MVR Geospatial Data Science User Guide
Preface
Purpose
The purpose of this guide is to coordinate the data science efforts of the Rock Island District of the U.S. Army Corps of Engineers. We have established these best practice guidelines to streamline onboarding of new data scientists, promote consistency across projects, and ensure the quality and reproducibility of our work. This discipline is rapidly evolving and there are many new approaches that exist to solve any problem. This guide will not explain data science methods; the Internet is full of content that accomplishes that goal. This guide only documents the framework we have chosen to remove common pain-points that typically hinder data scientists from rapidly implementing their analyses.
Audience
This guide targets USACE geospatial data scientists.
Sections
This guide contains several broad sections describing a range of technologies commonly used in data science.
Git Repositories (“repos”)
Git repos are where we keep and share our code, docs, and templates, with a clear history of what changed and why. They’re the backbone for collaboration (branching/PRs), traceability (commit history), and trust (things like GPG commit signing).
R Projects
R projects are how we keep an analysis “self-contained” so it can be opened and run reliably by someone else (or by you six months later). This section focuses on the practical tooling we actually use—RStudio/Positron setup, Oracle connectivity, deploying Shiny, and administering Posit Cloud.
Containers
Containers are lightweight, repeatable computing environments—great when you need the same toolchain everywhere without fighting dependencies. Here we focus on Podman as a practical way to package and run data science tooling in a consistent, reviewable way.
AI Workflows
AI can speed up drafting, coding, and analysis—but only if we use it in a controlled way.

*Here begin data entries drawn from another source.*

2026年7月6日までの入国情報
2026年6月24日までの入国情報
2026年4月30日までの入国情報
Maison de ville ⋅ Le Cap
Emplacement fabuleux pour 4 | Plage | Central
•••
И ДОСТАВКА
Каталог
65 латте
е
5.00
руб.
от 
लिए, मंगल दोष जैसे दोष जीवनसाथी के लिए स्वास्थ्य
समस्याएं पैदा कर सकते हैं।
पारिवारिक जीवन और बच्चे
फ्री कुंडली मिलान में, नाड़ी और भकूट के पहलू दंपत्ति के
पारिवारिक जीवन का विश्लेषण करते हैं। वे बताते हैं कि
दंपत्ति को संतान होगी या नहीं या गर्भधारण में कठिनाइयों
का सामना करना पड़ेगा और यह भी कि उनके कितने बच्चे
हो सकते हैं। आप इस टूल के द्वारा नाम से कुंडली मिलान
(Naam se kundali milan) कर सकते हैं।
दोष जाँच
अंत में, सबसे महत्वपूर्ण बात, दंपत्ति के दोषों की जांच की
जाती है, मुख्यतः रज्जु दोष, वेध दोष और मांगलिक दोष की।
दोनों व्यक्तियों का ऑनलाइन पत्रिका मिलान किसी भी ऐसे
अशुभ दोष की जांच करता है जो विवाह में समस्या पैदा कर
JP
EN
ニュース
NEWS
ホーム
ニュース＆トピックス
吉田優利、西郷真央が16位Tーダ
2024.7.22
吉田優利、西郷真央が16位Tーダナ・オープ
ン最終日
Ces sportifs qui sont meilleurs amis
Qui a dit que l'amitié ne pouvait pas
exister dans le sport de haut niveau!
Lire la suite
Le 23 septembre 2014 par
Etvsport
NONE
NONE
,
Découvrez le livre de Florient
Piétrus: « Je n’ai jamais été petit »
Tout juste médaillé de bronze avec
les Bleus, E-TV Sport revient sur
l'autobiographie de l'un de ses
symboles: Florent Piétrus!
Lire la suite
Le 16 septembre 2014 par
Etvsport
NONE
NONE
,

This section covers a workflow mindset: protect sensitive data, document what the tool did, and make outputs reviewable and reproducible (not magic).
Data Governance
Data governance is how we keep data usable and defensible: lineage, quality checks, access controls, and “where did this number come from?” documentation. Our focus here is on practical governance workflows, including dbt as a way to formalize transformations and testing.
Bibliography
If we’re going to standardize how we work, we need to standardize what we cite. This section covers how we manage sources (Zotero) so methods, decisions, and claims in our work are easy for reviewers to trace back to authoritative references.
Foundry Workflows
Palantir Foundry (Army Vantage) workflows describe how to build, run, and operationalize pipelines and analytics inside the Army’s enterprise platform. Standard workflows matter because they make lineage, permissions, inputs/outputs, and review steps explicit—so results are easier to trust and easier to QA/QC.